The ultimate disconnect with SIEM was the hard truth that you needed to know what you were looking for. Far too many vendors forgot to mention that little requirement when selling you a bill of goods. Perhaps they expected attackers to post their plans on Facebook or something? But once you do the work to model the likely attacks on your key information, and then enumerate those attack patterns in your tool, you can get tremendous value. Just don’t expect it to be fully automated.
The best case is that you receive an alert about a very likely attack because it’s something you were looking for. But the quickest way to get killed is to plan for the best case. So we also need to ensure we are ready for the worst case. That is advanced attackers using attacks you haven’t seen before, in ways you don’t expect. That’s when all of your gathered intelligence comes into play.
Mining for Indicator Gold
We have already listed a number of different threat intelligence feeds, which can be used to search for specific malware files, command and control traffic, DNS request patterns, and a variety of other indicators. Mining for indicators isn’t that much different from early gold prospecting. They were trying to find gold among millions of rocks moving down the stream. Their main tool was a metal strainer – a filter.
The advantage that we have today in security is that we can tune our filters to search through billions of ‘rocks’ at a pretty fast clip. So you can search your security data infrastructure for almost anything you are collecting – or even better, for a series of events and/or files within your environment – quickly and accurately to narrow down your searches to the most likely attacks.
Which brings us to the overhyped use of Big Data Analytics in the process of mining for attack indicators. Not that some of the hype isn’t justified. The use of tools to more effectively index and search huge security data sets is critical to finding advanced attackers quickly. But like SIEM, its predecessor technology, Big Data vendors are especially prone to hyperbole about the short-term value of their security analytics platforms.
Keeping this discussion at a high level, we recently summed up how Big Data will impact security analytics:
We have every confidence that big data holds promise for security intelligence, both because we have witnessed attacker behavior captured in event data just waiting to be pulled out, and because we have also seen miraculous ideas sprout from people just playing around with database queries. In the same way hackers stumble on vulnerabilities while playing with protocols, security analysts stumble on interesting data just by asking the same question (query) different ways. The data holds promise. The mining of most data, and all of the work that will be required in writing M-R (MapReduce) scripts to locate actionable intelligence, is not yet here. It will take years of dedicated work – and it’s will take script development on different data types for different NoSQL varieties.
In other words it still early days for this technology to solve these problems. You are clearly constrained in terms of internal capabilities (you will be looking for a lot of data scientists over the next few years), as well as the lack of maturity of technologies such as Hadoop, MapReduce, Pig, Hive, and a variety of others in the security context.
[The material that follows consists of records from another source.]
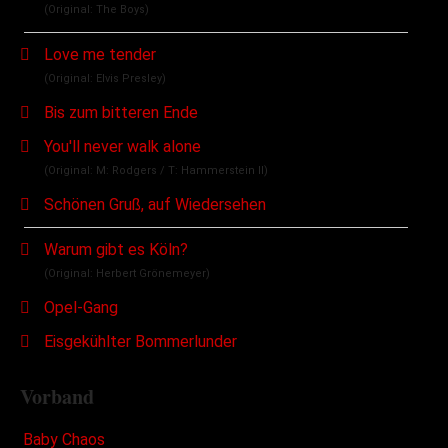
(Original: The Boys)
Love me tender
(Original: Elvis Presley)
Bis zum bitteren Ende
You'll never walk alone
(Original: M: Rodgers / T: Hammerstein II)
Schönen Gruß, auf Wiedersehen
Warum gibt es Köln?
(Original: Herbert Grönemeyer)
Opel-Gang
Eisgekühlter Bommerlunder
Vorband
Baby Chaos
So remain skeptical about promises that a magic box that will ingest scads of security data and pop out advanced attackers.
But companies seriously looking to detect advanced attackers within their environments will be capturing packets to supplement the other data they already collect, and subsequently starting to use Big Data technologies to mine it all. Sounds easy, right? Unfortunately it is thankless work, so make sure you swing by the cubes of your forensics folks to give them a big thank-you. They spend a lot of time chasing down false positives, all for the occasional times they find an active attack. That brings us to the next step in finding advanced attackers: verification of the attack.
Photo credit: “There’s Gold In Them There Hills!” originally uploaded by Podknox
Reader interactions
4 Replies to “The CISO’s Guide to Advanced Attackers: Mining for Indicators”
It looks like your link in item #5 goes to a blank page
Mike, thanks for your reply. Forgive me, but I can feel a incoherent rant is about to flow through my fingers.
One of the main obstacles I face at this organisation is a judicial requirement to archive all collected data for 5 years. Collecting everything is a huge problem storage wise, as you can probably imagine; especially when the client installation is around 20k computers, that is also excluding the hundreds upon hundreds of physical and virtual servers.
Even if we did continue to collect everything and kept it for say, a week, maybe two. What good does that do? Looking at breach reports such as DBIR intrusions aren’t discovered until months after initial compromise. The two weeks worth of stored data will be mostly useless?
Perhaps if the security program is extremely effective at discovery, then maybe two weeks is enough. Maybe I’m naive but does such an organisation even exist? Those that do collect everything, how do they measure the effectiveness? What attack patterns have they defined and which can they actually discover?
Guess I’m simply not convinced that we should collect everything if we can’t even establish what we are looking for. Then again, perhaps tools have matured to the point where they really are amazing at discovering anomalies, but well… can’t shake the feeling of wanting more human intelligence in the process.
Really wish I could vent this in person rather than this fairly ineffective message board!
Any who, I’ve been reading the blog for about 2 years now, and I read almost every post. Commenting is a rarity, but I guess one should, if anything, leave a message highlighting the fact that one has enjoyed the content.
How about implementing a feature such as Flattr to show some appreciation!
All good @Christoffer. The points you make are relevant here. We favor more data, rather than less data, simply because you can’t get it later. Obviously if the customer doesn’t have the ability to analyze much data at all, then more data isn’t going to help them. But that will really impact the ability of any third party forensics folks to do their job, when the inevitable breach happens.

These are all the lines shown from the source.